Normally he would have rolled his eyes and made some comment about Alan being a mother hen, but Nick was still frowning at the pillow. It didn’t take Alan long to turn back to Mae and begin talking about Latin.
Later Alan brought up the subject of Mae again. Nick was trying to get to sleep when Alan came in after his shower with his glasses fogged up and his hair dripping onto the shoulders of his I’M A LIBRARIAN, NOT A FIGHTER T-shirt. He tried to towel his hair dry and talk about his feelings at the same time.
“I know that she’d eaten the fever fruit and everything, the night of the Goblin Market,” he said. “But she did pick me. I mean, that might mean something.”

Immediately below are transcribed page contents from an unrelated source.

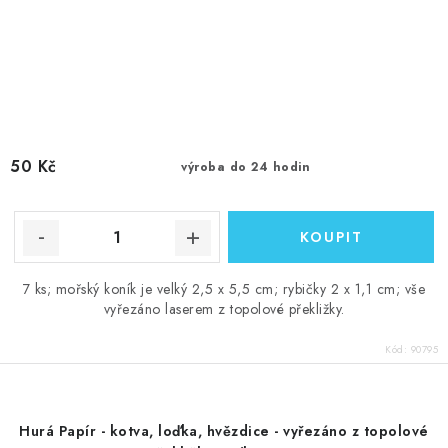
50 Kč
výroba do 24 hodin
7 ks; mořský koník je velký 2,5 x 5,5 cm; rybičky 2 x 1,1 cm; vše
vyřezáno laserem z topolové překližky.
Kód:
90795
Hurá Papír - kotva, loďka, hvězdice - vyřezáno z topolové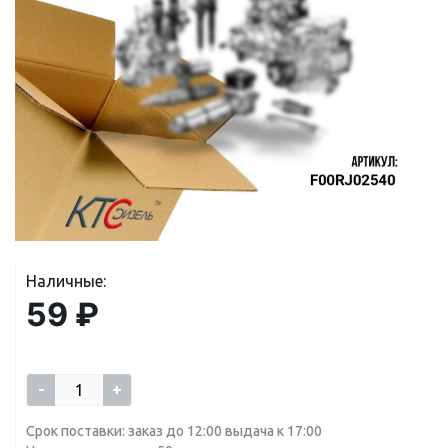
Наличные:
59 ₽
-
+
Срок поставки: заказ до 12:00 выдача к 17:00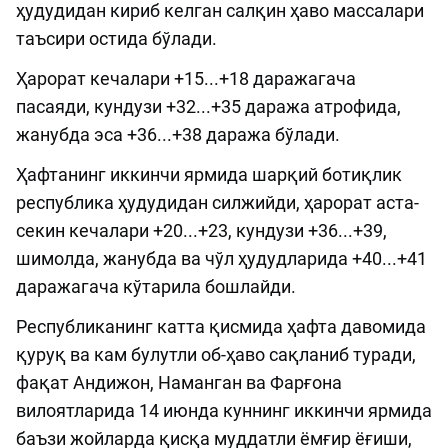
ҳудудидан кириб келган салқин ҳаво массалари
таъсири остида бўлади.
Ҳарорат кечалари +15...+18 даражагача
пасаяди, кундузи +32...+35 даража атрофида,
жанубда эса +36...+38 даража бўлади.
Ҳафтанинг иккинчи ярмида шарқий ботиқлик
республика ҳудудидан силжийди, ҳарорат аста-
секин кечалари +20...+23, кундузи +36...+39,
шимолда, жанубда ва чўл ҳудудларида +40...+41
даражагача кўтарила бошлайди.
Республиканинг катта қисмида ҳафта давомида
қуруқ ва кам булутли об-ҳаво сақланиб туради,
фақат Андижон, Наманган ва Фарғона
вилоятларида 14 июнда куннинг иккинчи ярмида
баъзи жойларда қисқа муддатли ёмғир ёғиши,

Nick stared at the ceiling and said, “I guess so.”
“It wouldn’t be right to ask her while she’s living with us and relying on us to help her brother,” Alan went on, worried about all the usual little details only he would have worried about. “Afterward, though, I thought I might ask her if I could give her a call. Sometime. What do you think?”
“I don’t know why you always do this,” Nick said. “What’s the point? You want to get married and have babies and have to run with them all over the country, like Dad had to run with us?”
It sounded more savage than he’d meant it to. When he levered himself up on one elbow and threw his brother a baleful glare, Alan looked a little pale.
“That’s not what I meant,” he said. “I don’t — it’ll be years before I start thinking about getting married and things.”
“But you do want to,” said Nick. “Someday. That’s what you’re saying. Why?”
His brother flinched. “You really don’t understand why someone would want a family?”
“I have no idea!”
Alan clenched his fists around the damp material of his towel, looking like he wanted to throw it in Nick’s face. He went dark red and snapped, “I want somebody to love me.”
“Oh my God,” Nick exclaimed, turning violently away.
When he turned around again, which was not for some time, he saw Alan reaching under his pillow to touch that stupid book as if for reassurance. All of Alan’s pictures stared at Nick from the bedside table: Mum and Dad on their wedding day, looking as young as Alan was now, Nick a scowling child in the uniform of a long-forgotten school. When Nick closed his eyes, he saw the hidden picture as if it was lined up alongside the others.
“Alan,” he said quietly.
“Do you get scared?”
Alan laughed, a small fraught laugh like something tearing, and said, “I’m scared all the time.”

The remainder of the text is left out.